Accessing column slices of 2D valarrays

Consider the following code snippet,

#include <iostream>
#include <valarray>

using namespace std;

std::ostream & operator<<(std::ostream & out, const std::valarray<int> inputVector);
typedef std::valarray<std::valarray<int> > val2d;

int main()
{
    val2d g(std::valarray<int>(10),4);

    for (uint32_t n=0; n<4; ++n){
        for (uint32_t m=0; m<10; ++m){
            g[n][m] = n*10 + m;
        }
    }  
   std::valarray<int> g_slice_rs = g[1][std::slice(0,10,1)];  // row slice
   //std::valarray<int> g_slice_cs = g[std::slice(0,1,3)][0];   // column slice (comment out)

   cout<<"row slice :: "<<g_slice_rs<<endl; 
   //cout<<"column slice :: "<<g_slice_cs<<endl; // (comment out)
   return 0;
}

std::ostream & operator<<(std::ostream & out, const std::valarray<int> inputVector)
{
  uint32_t vecLength = inputVector.size();
  out<<"[";
  for (uint32_t i=0; i<vecLength; ++i)
  {
    out <<inputVector[i]<<", ";
  }
  out<<"]"<<endl;
  return out;
}

Here I'm able to access the row slices, but not the column slices(as indicated in comments). Is there any workaround to access column slices? This thread does not provide the answer.

Solution

First off, you don't have a 2D valarray. You have a valarray of valarrays, a difference you should not ignore.

x = g[m][n];

only looks like an array-style access. It's really closer to

temp = g[m];
x = temp[n];

A valarray's datastore is a nice contiguous block of memory, but if you have an M by N structure, you have M+1 valarrays potentially scattered throughout memory. This can turn into a nightmare of performance-killing cache misses.

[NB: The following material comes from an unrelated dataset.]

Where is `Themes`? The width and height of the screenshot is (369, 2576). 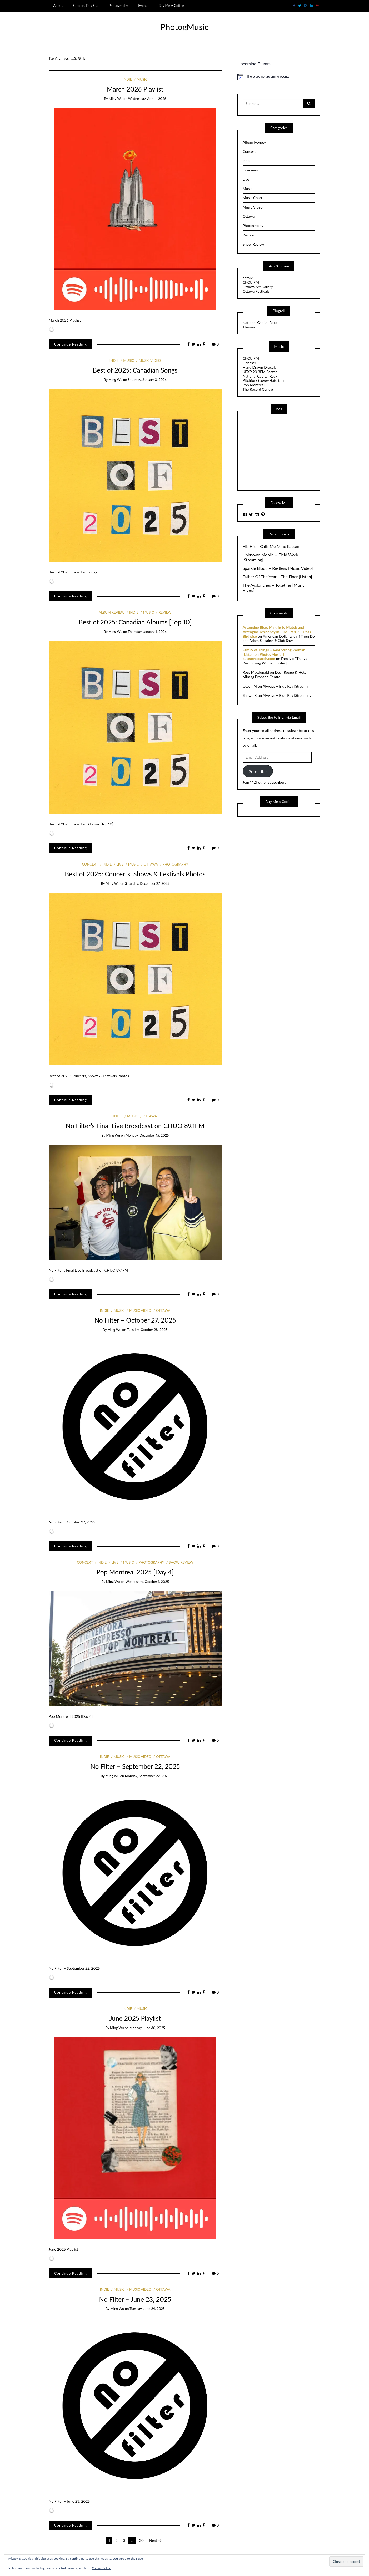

You are going to have to decide which is more important to be fast, row slicing or column slicing, because only one will be going with the flow of memory and the other require a cache-thrashing copy against the grain.

Currently

g[1][std::slice(0,10,1)];

works because it is slicing a contiguous block of memory, and

g[std::slice(0,1,3)][0]

fails because it must reach across M distinct valarrays to gather the slice and std::slice can't do that. You will have to manually copy the elements you want from each of the valarrays that make up the column. Sucks, huh?

So what do you do?

You fake it! Muhuhahahahahahahaha!

Don't make a valarray of valarrays. Make one big valarray of size MxN. So say goodbye to

std::valarray<std::valarray<int> > g(std::valarray<int>(10),4);

and hello to

std::valarray<int>(10*4);

Now you can take advantage of std::slice's stride parameter to grab every tenth element

std::slice(column_to_slice,4,10);

And as an added bonus you now have one contiguous block of memory so at least some of that cache-grinding abuse should be mitigated. You're still smurfed if the stride is too large.

I whole-heartedly recommend wrapping this in an object to make access and management easier. Something like this, except you use the valarray instead of the raw pointer.